Submitted by RightSide Guide
No doubt if you have done any research on the Caribbean coast of Nicaragua you have heard something about the Maypole festival. Often called “deh carnival” by the locals, the Maypole festival is a hybrid festival that traces its roots back to both the English May Day rites and the indigenous worship of Mayaya, the goddess of fertility. This clash of rituals has given birth to the sexiest celebration outside of Rio.

What to expect
During the month most of the neighborhoods take turns hosting their own smaller, more intimate festivals. They never seem to be planned very far in advance, you just have to ask people on the street where the party is that week. Old Bank, Cottontree, Beholden, Loma Fresca, Fatima and Santa Rosa all host, and all have their own twist but usually involve either live music or domino tournaments, bowling or basketball games, loads of excellent coastal food and, of course, the May Pole tree covered in bows and ribbons. Stick around late to watch the rum to kick in the locals get crazy dancing and laughing.

On the weekends there is almost always a concert going on somewhere in town, usually the park. I will post schedules of events on the calendar as I find out about them.

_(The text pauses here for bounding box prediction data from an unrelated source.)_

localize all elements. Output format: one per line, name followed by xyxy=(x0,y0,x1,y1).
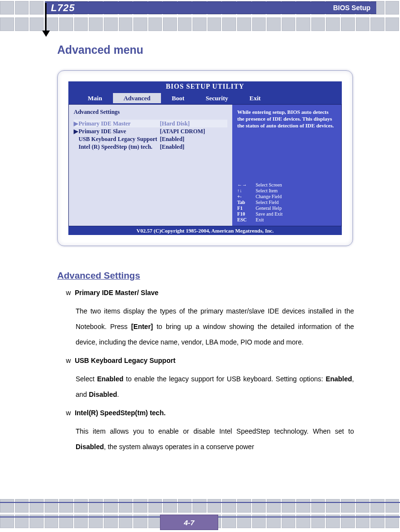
bios-help-text: While entering setup, BIOS auto detects … xyxy=(237,109,336,129)
bios-row-value: [Hard Disk] xyxy=(160,120,228,127)
bios-key: ↑↓ xyxy=(237,188,256,194)
bios-tab-main[interactable]: Main xyxy=(77,93,113,103)
bios-key-desc: Select Item xyxy=(256,188,277,194)
bios-footer: V02.57 (C)Copyright 1985-2004, American … xyxy=(68,226,342,235)
bios-key-desc: General Help xyxy=(256,205,282,211)
bios-key-row: F1General Help xyxy=(237,205,336,211)
bios-tabs: MainAdvancedBootSecurityExit xyxy=(68,92,342,104)
bios-key: +- xyxy=(237,194,256,200)
rule-1 xyxy=(0,502,400,503)
body-text: This item allows you to enable or disabl… xyxy=(76,427,354,435)
bold-text: Disabled xyxy=(76,443,104,451)
bios-key-row: F10Save and Exit xyxy=(237,211,336,217)
setting-item-title: Primary IDE Master/ Slave xyxy=(75,289,159,297)
setting-item-title: Intel(R) SpeedStep(tm) tech. xyxy=(75,409,165,417)
bios-key-legend: ←→Select Screen↑↓Select Item+-Change Fie… xyxy=(237,182,336,223)
bios-key: Tab xyxy=(237,200,256,205)
bios-key-desc: Exit xyxy=(256,217,264,223)
pointer-icon: ▶ xyxy=(74,120,79,127)
bios-row-label: ▶Primary IDE Slave xyxy=(74,127,160,135)
bios-key-desc: Select Screen xyxy=(256,182,282,188)
bios-body: Advanced Settings ▶Primary IDE Master[Ha… xyxy=(68,104,342,226)
bold-text: Enabled xyxy=(97,375,123,383)
setting-item-title: USB Keyboard Legacy Support xyxy=(75,357,176,364)
bullet-icon: w xyxy=(66,289,71,297)
page-number: 4-7 xyxy=(160,515,218,530)
body-text: to enable the legacy support for USB key… xyxy=(124,375,326,383)
bios-tab-exit[interactable]: Exit xyxy=(239,93,271,103)
bios-tab-boot[interactable]: Boot xyxy=(161,93,195,103)
bios-tab-advanced[interactable]: Advanced xyxy=(113,93,161,103)
bios-row[interactable]: USB Keyboard Legacy Support[Enabled] xyxy=(74,135,227,143)
setting-item: wUSB Keyboard Legacy SupportSelect Enabl… xyxy=(66,357,354,402)
bold-text: Disabled xyxy=(89,391,117,398)
deco-strip-top-2 xyxy=(0,17,400,34)
page-title: Advanced menu xyxy=(57,44,354,57)
bios-row-value: [Enabled] xyxy=(160,135,228,143)
body-text: . xyxy=(117,391,119,398)
setting-item-head: wPrimary IDE Master/ Slave xyxy=(66,289,354,297)
bios-key-row: TabSelect Field xyxy=(237,200,336,205)
bold-text: [Enter] xyxy=(131,323,153,330)
body-text: , the system always operates in a conser… xyxy=(104,443,254,451)
bios-row[interactable]: ▶Primary IDE Master[Hard Disk] xyxy=(74,120,227,127)
bios-row-label-text: Intel (R) SpeedStep (tm) tech. xyxy=(79,143,152,150)
bios-key: F1 xyxy=(237,205,256,211)
bios-screenshot-frame: BIOS SETUP UTILITY MainAdvancedBootSecur… xyxy=(57,70,353,246)
bios-key: F10 xyxy=(237,211,256,217)
bios-row-label: USB Keyboard Legacy Support xyxy=(74,135,160,143)
bios-key-row: ↑↓Select Item xyxy=(237,188,336,194)
bios-key: ESC xyxy=(237,217,256,223)
bullet-icon: w xyxy=(66,357,71,364)
setting-item: wIntel(R) SpeedStep(tm) tech.This item a… xyxy=(66,409,354,454)
bios-tab-security[interactable]: Security xyxy=(195,93,239,103)
header-bar: L725 BIOS Setup xyxy=(45,1,376,14)
setting-item-body: The two items display the types of the p… xyxy=(76,303,354,350)
bios-row[interactable]: Intel (R) SpeedStep (tm) tech.[Enabled] xyxy=(74,143,227,151)
section-label: BIOS Setup xyxy=(333,4,370,12)
setting-item-head: wUSB Keyboard Legacy Support xyxy=(66,357,354,364)
arrow-down-icon xyxy=(42,31,50,37)
bios-key-row: +-Change Field xyxy=(237,194,336,200)
bios-row-label-text: USB Keyboard Legacy Support xyxy=(79,136,157,142)
setting-item-body: This item allows you to enable or disabl… xyxy=(76,423,354,454)
setting-item: wPrimary IDE Master/ SlaveThe two items … xyxy=(66,289,354,350)
setting-item-body: Select Enabled to enable the legacy supp… xyxy=(76,371,354,402)
model-label: L725 xyxy=(51,2,75,14)
bios-utility-title: BIOS SETUP UTILITY xyxy=(68,81,342,92)
bios-right-pane: While entering setup, BIOS auto detects … xyxy=(232,105,341,226)
bold-text: Enabled xyxy=(326,375,352,383)
bullet-icon: w xyxy=(66,409,71,417)
bios-key: ←→ xyxy=(237,182,256,188)
bios-key-desc: Select Field xyxy=(256,200,279,205)
bios-row-label-text: Primary IDE Master xyxy=(79,120,130,127)
pointer-icon: ▶ xyxy=(74,127,79,135)
bios-row-label-text: Primary IDE Slave xyxy=(79,128,126,135)
bios-key-row: ←→Select Screen xyxy=(237,182,336,188)
bios-row-label: ▶Primary IDE Master xyxy=(74,120,160,127)
bios-row[interactable]: ▶Primary IDE Slave[ATAPI CDROM] xyxy=(74,127,227,135)
bios-left-heading: Advanced Settings xyxy=(74,109,227,116)
arrow-stem xyxy=(45,3,47,31)
bios-row-value: [Enabled] xyxy=(160,143,228,151)
bios-row-label: Intel (R) SpeedStep (tm) tech. xyxy=(74,143,160,151)
bios-key-desc: Change Field xyxy=(256,194,282,200)
body-text: Select xyxy=(76,375,97,383)
setting-item-head: wIntel(R) SpeedStep(tm) tech. xyxy=(66,409,354,417)
bios-screen: BIOS SETUP UTILITY MainAdvancedBootSecur… xyxy=(68,81,342,235)
bios-row-value: [ATAPI CDROM] xyxy=(160,127,228,135)
settings-title: Advanced Settings xyxy=(57,270,354,281)
bios-key-row: ESCExit xyxy=(237,217,336,223)
bios-key-desc: Save and Exit xyxy=(256,211,283,217)
bios-left-pane: Advanced Settings ▶Primary IDE Master[Ha… xyxy=(69,105,232,226)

However, the biggest, loudest and wildest party happens on the last weekend of the month. The May Pole festival weekend begins with the carnival which showcases the neighborhood dance groups dressed in full carnival regalia parading through the streets of downtown Bluefields until night, where they then dance on stage as a prelude to the concert that usually follows. The last party on the last night of the last weekend culminates in the Tulululu, the wild march between Old Bank barrio and Cottontree. The Tulululu is a rambunctious parade with its own dance, the aptly named tulululu. More of a thing than a dance, you will know what to do when you see the tulululu tunnels. Some stretch for a block or more.

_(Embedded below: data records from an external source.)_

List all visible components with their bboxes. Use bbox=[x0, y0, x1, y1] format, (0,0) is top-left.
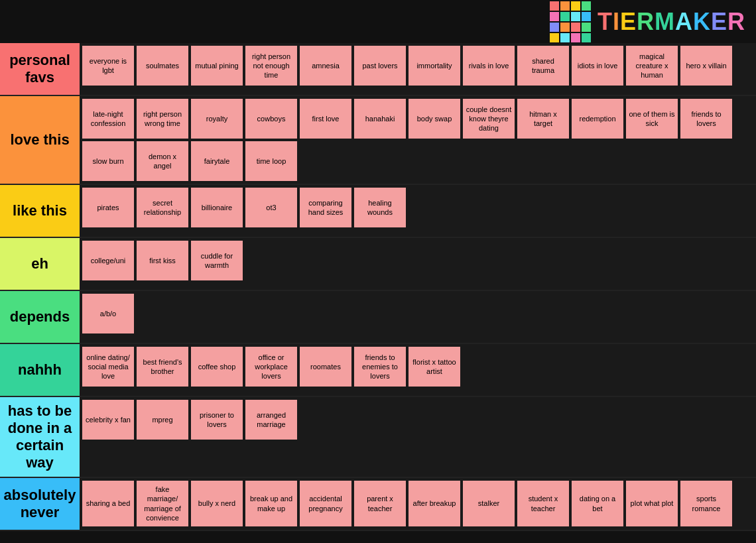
tier-item[interactable]: healing wounds bbox=[354, 188, 406, 227]
logo-cell bbox=[582, 1, 591, 11]
tier-item[interactable]: after breakup bbox=[409, 481, 460, 526]
tier-item[interactable]: student x teacher bbox=[517, 481, 569, 526]
tier-item[interactable]: ot3 bbox=[245, 188, 297, 227]
tier-item[interactable]: florist x tattoo artist bbox=[409, 347, 460, 387]
logo-cell bbox=[571, 12, 580, 21]
tier-item[interactable]: couple doesnt know theyre dating bbox=[463, 99, 515, 139]
tier-item[interactable]: prisoner to lovers bbox=[191, 400, 243, 440]
logo-cell bbox=[560, 12, 570, 21]
tier-item[interactable]: rivals in love bbox=[463, 46, 515, 86]
logo-cell bbox=[550, 1, 559, 11]
tier-item[interactable]: a/b/o bbox=[82, 294, 134, 333]
tier-item[interactable]: hitman x target bbox=[517, 99, 569, 139]
logo-grid bbox=[550, 1, 591, 42]
tier-item[interactable]: slow burn bbox=[82, 141, 134, 181]
tier-item[interactable]: fake marriage/ marriage of convience bbox=[137, 481, 188, 526]
tier-label-nahhh: nahhh bbox=[0, 344, 80, 396]
logo-cell bbox=[571, 23, 580, 32]
tiermaker-logo: TiERMAKER bbox=[550, 1, 745, 42]
tier-item[interactable]: shared trauma bbox=[517, 46, 569, 86]
tier-item[interactable]: best friend's brother bbox=[137, 347, 188, 387]
tier-item[interactable]: first love bbox=[300, 99, 351, 139]
tier-item[interactable]: sharing a bed bbox=[82, 481, 134, 526]
logo-cell bbox=[560, 23, 570, 32]
tier-item[interactable]: hanahaki bbox=[354, 99, 406, 139]
tier-row-depends: dependsa/b/o bbox=[0, 291, 756, 344]
tier-item[interactable]: pirates bbox=[82, 188, 134, 227]
tier-item[interactable]: arranged marriage bbox=[245, 400, 297, 440]
tier-item[interactable]: magical creature x human bbox=[626, 46, 678, 86]
tier-item[interactable]: past lovers bbox=[354, 46, 406, 86]
tier-item[interactable]: roomates bbox=[300, 347, 351, 387]
logo-cell bbox=[582, 12, 591, 21]
tier-item[interactable]: cuddle for warmth bbox=[191, 241, 243, 280]
tier-item[interactable]: accidental pregnancy bbox=[300, 481, 351, 526]
tier-item[interactable]: right person wrong time bbox=[137, 99, 188, 139]
tier-item[interactable]: idiots in love bbox=[572, 46, 623, 86]
logo-cell bbox=[571, 33, 580, 42]
tier-item[interactable]: bully x nerd bbox=[191, 481, 243, 526]
tier-row-like-this: like thispiratessecret relationshipbilli… bbox=[0, 185, 756, 238]
tier-label-depends: depends bbox=[0, 291, 80, 343]
tier-item[interactable]: mutual pining bbox=[191, 46, 243, 86]
tier-item[interactable]: comparing hand sizes bbox=[300, 188, 351, 227]
tier-label-absolutely-never: absolutely never bbox=[0, 478, 80, 530]
tier-item[interactable]: secret relationship bbox=[137, 188, 188, 227]
tier-item[interactable]: immortality bbox=[409, 46, 460, 86]
tier-items-has-to-be: celebrity x fanmpregprisoner to loversar… bbox=[80, 397, 756, 477]
logo-cell bbox=[560, 1, 570, 11]
tier-item[interactable]: celebrity x fan bbox=[82, 400, 134, 440]
tier-item[interactable]: hero x villain bbox=[680, 46, 732, 86]
logo-cell bbox=[582, 23, 591, 32]
tier-item[interactable]: friends to enemies to lovers bbox=[354, 347, 406, 387]
header: TiERMAKER bbox=[0, 0, 756, 43]
tier-item[interactable]: online dating/ social media love bbox=[82, 347, 134, 387]
tier-item[interactable]: sports romance bbox=[680, 481, 732, 526]
tier-item[interactable]: office or workplace lovers bbox=[245, 347, 297, 387]
tier-label-has-to-be: has to be done in a certain way bbox=[0, 397, 80, 477]
tier-items-like-this: piratessecret relationshipbillionaireot3… bbox=[80, 185, 756, 237]
tier-item[interactable]: plot what plot bbox=[626, 481, 678, 526]
tier-item[interactable]: friends to lovers bbox=[680, 99, 732, 139]
tier-item[interactable]: parent x teacher bbox=[354, 481, 406, 526]
tier-item[interactable]: billionaire bbox=[191, 188, 243, 227]
logo-cell bbox=[550, 12, 559, 21]
tier-item[interactable]: stalker bbox=[463, 481, 515, 526]
tier-item[interactable]: college/uni bbox=[82, 241, 134, 280]
tier-item[interactable]: amnesia bbox=[300, 46, 351, 86]
tier-container: personal favseveryone is lgbtsoulmatesmu… bbox=[0, 43, 756, 531]
tier-item[interactable]: royalty bbox=[191, 99, 243, 139]
tier-item[interactable]: mpreg bbox=[137, 400, 188, 440]
tier-item[interactable]: cowboys bbox=[245, 99, 297, 139]
tier-label-love-this: love this bbox=[0, 96, 80, 184]
tier-item[interactable]: one of them is sick bbox=[626, 99, 678, 139]
tier-item[interactable]: late-night confession bbox=[82, 99, 134, 139]
logo-cell bbox=[550, 23, 559, 32]
tier-items-absolutely-never: sharing a bedfake marriage/ marriage of … bbox=[80, 478, 756, 530]
logo-cell bbox=[560, 33, 570, 42]
tier-row-nahhh: nahhhonline dating/ social media lovebes… bbox=[0, 344, 756, 397]
tier-item[interactable]: redemption bbox=[572, 99, 623, 139]
tier-item[interactable]: coffee shop bbox=[191, 347, 243, 387]
logo-cell bbox=[582, 33, 591, 42]
tier-row-eh: ehcollege/unifirst kisscuddle for warmth bbox=[0, 238, 756, 291]
tier-item[interactable]: time loop bbox=[245, 141, 297, 181]
logo-cell bbox=[550, 33, 559, 42]
tier-items-personal-favs: everyone is lgbtsoulmatesmutual piningri… bbox=[80, 43, 756, 95]
tier-item[interactable]: soulmates bbox=[137, 46, 188, 86]
logo-cell bbox=[571, 1, 580, 11]
tier-row-personal-favs: personal favseveryone is lgbtsoulmatesmu… bbox=[0, 43, 756, 96]
tier-items-eh: college/unifirst kisscuddle for warmth bbox=[80, 238, 756, 290]
tiermaker-text: TiERMAKER bbox=[598, 8, 745, 36]
tier-label-eh: eh bbox=[0, 238, 80, 290]
tier-item[interactable]: fairytale bbox=[191, 141, 243, 181]
tier-item[interactable]: break up and make up bbox=[245, 481, 297, 526]
tier-item[interactable]: right person not enough time bbox=[245, 46, 297, 86]
tier-item[interactable]: everyone is lgbt bbox=[82, 46, 134, 86]
tier-item[interactable]: demon x angel bbox=[137, 141, 188, 181]
tier-item[interactable]: body swap bbox=[409, 99, 460, 139]
tier-item[interactable]: first kiss bbox=[137, 241, 188, 280]
tier-row-love-this: love thislate-night confessionright pers… bbox=[0, 96, 756, 185]
tier-item[interactable]: dating on a bet bbox=[572, 481, 623, 526]
tier-items-depends: a/b/o bbox=[80, 291, 756, 343]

The famous May Pole dancing
Children learn how to dance May Pole as soon as soon as they learn how to walk, and to watch the adults in the street is to watch art and culture in motion. The dancers dress like they stepped out of the 1800s and move with an unshakable rhythm that compliments the traditional May Pole music as if the beats were born from the dance itself. The females hike up their dresses to keep them off the ground and dance to tease their partner on the other side of the May Pole tree. The man steps around the tree in delicate chase, pounding the ground with his bare feet and folding his arms behind his back like…like a big chicken! He usually carries a rag and the crowd always cheers when he throws it to the ground, only to bend down to pick it up with his teeth. The man then gets closer to the woman who makes no mistake about wanting to be caught, and for a brief moment the dance climaxes with the two simulating sex as the audience goes wild and pushes in closer to see. It is always the female dancer who breaks it off, usually turning away laughing toward her friends who are the ones laughing the hardest. Sometimes several more female dances will have their turn being chased around the pole, and sometimes other couples in the crowd will step up and dance as well. These dances usually happen in the neighborhood festivals, but are easiest seen during the carnival parade and beginning of the Tulululu.